## What needs to be done
Nothing but the lines from the one containing "pixels, height=1583 pixels." through the last line of the records below should be written out, each exactly as it stands.

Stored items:
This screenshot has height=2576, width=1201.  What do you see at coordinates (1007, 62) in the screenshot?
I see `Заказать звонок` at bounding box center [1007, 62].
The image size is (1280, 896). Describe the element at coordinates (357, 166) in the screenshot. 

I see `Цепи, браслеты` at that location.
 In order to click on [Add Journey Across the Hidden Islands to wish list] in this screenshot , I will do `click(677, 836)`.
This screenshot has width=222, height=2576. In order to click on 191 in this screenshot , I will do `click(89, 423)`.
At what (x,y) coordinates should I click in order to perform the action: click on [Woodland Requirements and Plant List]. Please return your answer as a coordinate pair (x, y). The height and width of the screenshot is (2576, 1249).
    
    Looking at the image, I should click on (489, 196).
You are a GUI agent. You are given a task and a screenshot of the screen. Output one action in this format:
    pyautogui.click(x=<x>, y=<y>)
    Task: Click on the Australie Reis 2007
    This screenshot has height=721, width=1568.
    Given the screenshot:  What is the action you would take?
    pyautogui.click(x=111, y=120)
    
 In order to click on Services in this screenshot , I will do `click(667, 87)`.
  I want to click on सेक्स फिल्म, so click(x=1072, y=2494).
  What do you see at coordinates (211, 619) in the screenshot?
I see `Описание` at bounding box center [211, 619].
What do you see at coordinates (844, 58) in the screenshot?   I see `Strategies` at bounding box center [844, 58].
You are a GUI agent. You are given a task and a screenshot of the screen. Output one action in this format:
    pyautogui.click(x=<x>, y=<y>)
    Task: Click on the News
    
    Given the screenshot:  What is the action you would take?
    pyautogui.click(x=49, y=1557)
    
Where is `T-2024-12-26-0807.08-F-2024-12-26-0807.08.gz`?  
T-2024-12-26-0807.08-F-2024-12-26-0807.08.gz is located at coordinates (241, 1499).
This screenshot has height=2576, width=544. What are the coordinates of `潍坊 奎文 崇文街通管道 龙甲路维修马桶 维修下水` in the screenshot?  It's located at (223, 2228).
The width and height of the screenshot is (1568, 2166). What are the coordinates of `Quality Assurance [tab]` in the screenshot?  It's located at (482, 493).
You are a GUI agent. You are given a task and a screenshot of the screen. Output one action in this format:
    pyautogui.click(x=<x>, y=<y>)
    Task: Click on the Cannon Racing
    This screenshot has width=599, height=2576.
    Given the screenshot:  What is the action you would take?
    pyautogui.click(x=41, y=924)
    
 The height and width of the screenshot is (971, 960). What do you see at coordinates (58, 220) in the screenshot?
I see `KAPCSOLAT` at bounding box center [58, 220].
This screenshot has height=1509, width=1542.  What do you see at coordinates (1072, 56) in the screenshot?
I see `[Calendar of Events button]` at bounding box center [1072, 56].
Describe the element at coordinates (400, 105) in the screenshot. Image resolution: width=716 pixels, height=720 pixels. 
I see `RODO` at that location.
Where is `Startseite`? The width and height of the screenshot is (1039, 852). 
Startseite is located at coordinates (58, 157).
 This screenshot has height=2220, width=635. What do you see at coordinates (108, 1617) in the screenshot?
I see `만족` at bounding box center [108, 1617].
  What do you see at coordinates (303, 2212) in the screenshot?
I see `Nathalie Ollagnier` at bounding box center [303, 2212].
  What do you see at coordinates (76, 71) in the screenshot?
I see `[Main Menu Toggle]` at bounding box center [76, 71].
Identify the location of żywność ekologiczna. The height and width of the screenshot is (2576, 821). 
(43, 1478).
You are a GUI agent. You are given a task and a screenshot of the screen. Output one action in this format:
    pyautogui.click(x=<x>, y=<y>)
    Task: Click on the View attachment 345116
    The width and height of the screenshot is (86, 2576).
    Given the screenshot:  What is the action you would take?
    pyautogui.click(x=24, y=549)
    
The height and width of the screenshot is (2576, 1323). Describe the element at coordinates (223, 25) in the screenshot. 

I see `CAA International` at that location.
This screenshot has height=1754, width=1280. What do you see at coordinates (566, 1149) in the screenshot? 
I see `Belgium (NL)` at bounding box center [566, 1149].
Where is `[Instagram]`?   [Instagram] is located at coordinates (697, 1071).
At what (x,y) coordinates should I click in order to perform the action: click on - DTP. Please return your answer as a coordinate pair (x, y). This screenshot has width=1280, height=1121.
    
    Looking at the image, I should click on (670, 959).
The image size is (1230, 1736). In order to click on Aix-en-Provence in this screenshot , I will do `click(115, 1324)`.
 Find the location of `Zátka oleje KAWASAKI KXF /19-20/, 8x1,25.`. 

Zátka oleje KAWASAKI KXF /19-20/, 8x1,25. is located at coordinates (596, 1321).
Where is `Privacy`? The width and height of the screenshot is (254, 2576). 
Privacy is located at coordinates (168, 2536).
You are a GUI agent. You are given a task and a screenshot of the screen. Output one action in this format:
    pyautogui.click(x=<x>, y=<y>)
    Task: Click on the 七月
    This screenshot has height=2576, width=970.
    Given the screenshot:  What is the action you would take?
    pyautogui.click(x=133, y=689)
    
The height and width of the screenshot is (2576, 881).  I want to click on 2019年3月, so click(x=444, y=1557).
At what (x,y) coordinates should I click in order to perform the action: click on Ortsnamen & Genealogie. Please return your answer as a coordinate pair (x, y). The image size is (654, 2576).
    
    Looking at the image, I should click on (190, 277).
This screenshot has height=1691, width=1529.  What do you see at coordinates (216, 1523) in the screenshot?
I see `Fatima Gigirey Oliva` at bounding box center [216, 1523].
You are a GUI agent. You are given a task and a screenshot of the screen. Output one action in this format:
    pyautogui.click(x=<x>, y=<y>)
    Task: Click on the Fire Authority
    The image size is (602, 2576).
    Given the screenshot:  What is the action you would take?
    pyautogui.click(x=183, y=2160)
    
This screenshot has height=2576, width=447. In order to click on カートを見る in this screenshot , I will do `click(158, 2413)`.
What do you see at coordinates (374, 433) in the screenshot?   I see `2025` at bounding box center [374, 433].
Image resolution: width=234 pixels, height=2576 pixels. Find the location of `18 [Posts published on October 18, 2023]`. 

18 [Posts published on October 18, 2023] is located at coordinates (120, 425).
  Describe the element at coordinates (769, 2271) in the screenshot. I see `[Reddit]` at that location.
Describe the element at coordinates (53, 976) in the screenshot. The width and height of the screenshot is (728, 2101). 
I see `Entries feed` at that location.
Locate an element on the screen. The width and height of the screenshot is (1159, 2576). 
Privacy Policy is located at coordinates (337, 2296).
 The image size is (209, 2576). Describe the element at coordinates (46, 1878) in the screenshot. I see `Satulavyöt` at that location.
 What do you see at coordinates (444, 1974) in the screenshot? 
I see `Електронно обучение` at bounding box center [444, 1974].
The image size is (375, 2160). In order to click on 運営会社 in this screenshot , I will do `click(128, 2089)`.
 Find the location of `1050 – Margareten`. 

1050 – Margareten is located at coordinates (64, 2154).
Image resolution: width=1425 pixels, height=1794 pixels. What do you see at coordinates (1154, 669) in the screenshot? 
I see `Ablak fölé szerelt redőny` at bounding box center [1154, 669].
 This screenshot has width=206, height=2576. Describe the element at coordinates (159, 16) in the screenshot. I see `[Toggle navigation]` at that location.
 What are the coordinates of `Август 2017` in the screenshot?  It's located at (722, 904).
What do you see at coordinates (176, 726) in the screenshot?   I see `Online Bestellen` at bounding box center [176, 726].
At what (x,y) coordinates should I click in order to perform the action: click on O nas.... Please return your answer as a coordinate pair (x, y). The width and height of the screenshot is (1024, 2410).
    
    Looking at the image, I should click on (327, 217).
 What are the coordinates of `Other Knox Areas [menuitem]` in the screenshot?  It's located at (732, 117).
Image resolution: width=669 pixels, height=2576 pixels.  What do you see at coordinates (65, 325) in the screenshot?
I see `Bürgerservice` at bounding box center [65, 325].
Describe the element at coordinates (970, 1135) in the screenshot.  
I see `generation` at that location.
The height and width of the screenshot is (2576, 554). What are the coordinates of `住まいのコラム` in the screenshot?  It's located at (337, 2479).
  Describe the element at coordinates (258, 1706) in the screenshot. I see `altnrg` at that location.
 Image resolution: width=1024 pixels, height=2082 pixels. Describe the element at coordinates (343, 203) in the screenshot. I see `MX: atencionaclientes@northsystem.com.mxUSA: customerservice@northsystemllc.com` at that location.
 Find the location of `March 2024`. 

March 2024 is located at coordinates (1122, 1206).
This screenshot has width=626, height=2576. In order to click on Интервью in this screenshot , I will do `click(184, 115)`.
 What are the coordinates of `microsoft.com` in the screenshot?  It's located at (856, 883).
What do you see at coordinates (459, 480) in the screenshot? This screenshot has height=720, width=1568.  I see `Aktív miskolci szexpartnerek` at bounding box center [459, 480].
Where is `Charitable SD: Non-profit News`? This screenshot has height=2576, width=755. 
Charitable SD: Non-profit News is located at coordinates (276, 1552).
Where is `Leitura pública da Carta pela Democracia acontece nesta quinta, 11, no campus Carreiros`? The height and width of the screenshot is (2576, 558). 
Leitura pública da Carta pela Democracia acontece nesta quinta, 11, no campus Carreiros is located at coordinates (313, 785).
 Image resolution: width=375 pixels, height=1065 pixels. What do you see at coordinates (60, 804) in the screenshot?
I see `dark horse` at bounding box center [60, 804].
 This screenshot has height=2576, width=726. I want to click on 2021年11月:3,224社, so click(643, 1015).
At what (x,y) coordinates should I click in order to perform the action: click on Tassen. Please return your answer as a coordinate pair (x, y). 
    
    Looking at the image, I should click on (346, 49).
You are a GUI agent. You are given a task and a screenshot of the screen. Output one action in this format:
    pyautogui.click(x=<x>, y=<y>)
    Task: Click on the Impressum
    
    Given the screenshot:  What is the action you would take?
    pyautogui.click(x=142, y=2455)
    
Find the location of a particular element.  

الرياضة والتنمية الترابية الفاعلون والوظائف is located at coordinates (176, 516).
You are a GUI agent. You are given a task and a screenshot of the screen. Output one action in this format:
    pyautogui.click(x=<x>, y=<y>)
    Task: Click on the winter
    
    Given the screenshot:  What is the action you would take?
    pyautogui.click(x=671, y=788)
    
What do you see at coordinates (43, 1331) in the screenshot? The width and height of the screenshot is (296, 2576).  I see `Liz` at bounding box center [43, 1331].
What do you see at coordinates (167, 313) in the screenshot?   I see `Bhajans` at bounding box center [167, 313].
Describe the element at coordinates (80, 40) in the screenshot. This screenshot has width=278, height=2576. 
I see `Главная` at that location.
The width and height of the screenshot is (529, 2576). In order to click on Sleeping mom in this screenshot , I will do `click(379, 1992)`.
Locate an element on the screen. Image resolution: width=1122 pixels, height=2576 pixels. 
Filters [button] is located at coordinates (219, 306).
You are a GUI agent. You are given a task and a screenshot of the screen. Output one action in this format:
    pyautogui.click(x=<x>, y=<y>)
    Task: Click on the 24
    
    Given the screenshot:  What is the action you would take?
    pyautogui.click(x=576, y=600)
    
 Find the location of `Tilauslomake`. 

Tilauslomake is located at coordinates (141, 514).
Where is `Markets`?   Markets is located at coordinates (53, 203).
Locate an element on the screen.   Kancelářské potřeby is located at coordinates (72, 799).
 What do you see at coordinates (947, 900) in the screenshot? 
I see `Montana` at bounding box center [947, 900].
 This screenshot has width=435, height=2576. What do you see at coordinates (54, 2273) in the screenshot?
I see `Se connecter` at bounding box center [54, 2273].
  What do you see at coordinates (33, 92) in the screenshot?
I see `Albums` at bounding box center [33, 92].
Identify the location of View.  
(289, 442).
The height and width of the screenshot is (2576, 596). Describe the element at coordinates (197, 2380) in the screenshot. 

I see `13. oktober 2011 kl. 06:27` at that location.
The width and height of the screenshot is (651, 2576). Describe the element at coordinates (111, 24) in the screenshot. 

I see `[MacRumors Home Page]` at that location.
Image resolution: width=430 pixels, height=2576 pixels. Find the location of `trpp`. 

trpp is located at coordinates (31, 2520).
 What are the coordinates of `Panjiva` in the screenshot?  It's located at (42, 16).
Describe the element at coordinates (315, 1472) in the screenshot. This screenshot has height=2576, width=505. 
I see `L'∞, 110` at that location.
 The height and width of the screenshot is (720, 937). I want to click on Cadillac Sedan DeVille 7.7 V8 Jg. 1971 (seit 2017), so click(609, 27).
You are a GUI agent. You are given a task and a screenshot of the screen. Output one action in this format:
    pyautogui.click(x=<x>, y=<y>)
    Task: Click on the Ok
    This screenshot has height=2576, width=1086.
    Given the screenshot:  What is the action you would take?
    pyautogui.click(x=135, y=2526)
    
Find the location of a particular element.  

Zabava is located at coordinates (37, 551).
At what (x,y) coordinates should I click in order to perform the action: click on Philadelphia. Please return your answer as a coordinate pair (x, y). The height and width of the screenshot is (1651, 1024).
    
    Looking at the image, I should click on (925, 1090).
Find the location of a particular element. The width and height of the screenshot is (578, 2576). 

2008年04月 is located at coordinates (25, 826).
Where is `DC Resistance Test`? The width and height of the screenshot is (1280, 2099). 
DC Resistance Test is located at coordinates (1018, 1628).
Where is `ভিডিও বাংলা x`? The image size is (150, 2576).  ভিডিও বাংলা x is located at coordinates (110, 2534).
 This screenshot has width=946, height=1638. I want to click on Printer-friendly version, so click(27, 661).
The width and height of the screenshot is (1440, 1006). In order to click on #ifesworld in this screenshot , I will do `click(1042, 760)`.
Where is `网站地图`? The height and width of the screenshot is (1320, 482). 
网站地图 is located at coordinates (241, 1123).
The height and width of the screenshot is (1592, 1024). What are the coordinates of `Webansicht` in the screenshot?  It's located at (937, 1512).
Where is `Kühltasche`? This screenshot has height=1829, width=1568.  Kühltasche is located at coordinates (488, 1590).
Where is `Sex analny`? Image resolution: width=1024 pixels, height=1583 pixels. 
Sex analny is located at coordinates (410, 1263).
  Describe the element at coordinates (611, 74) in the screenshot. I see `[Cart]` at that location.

## Task result
Where is `Sex analny`? Image resolution: width=1024 pixels, height=1583 pixels. 
Sex analny is located at coordinates (410, 1263).
  Describe the element at coordinates (611, 74) in the screenshot. I see `[Cart]` at that location.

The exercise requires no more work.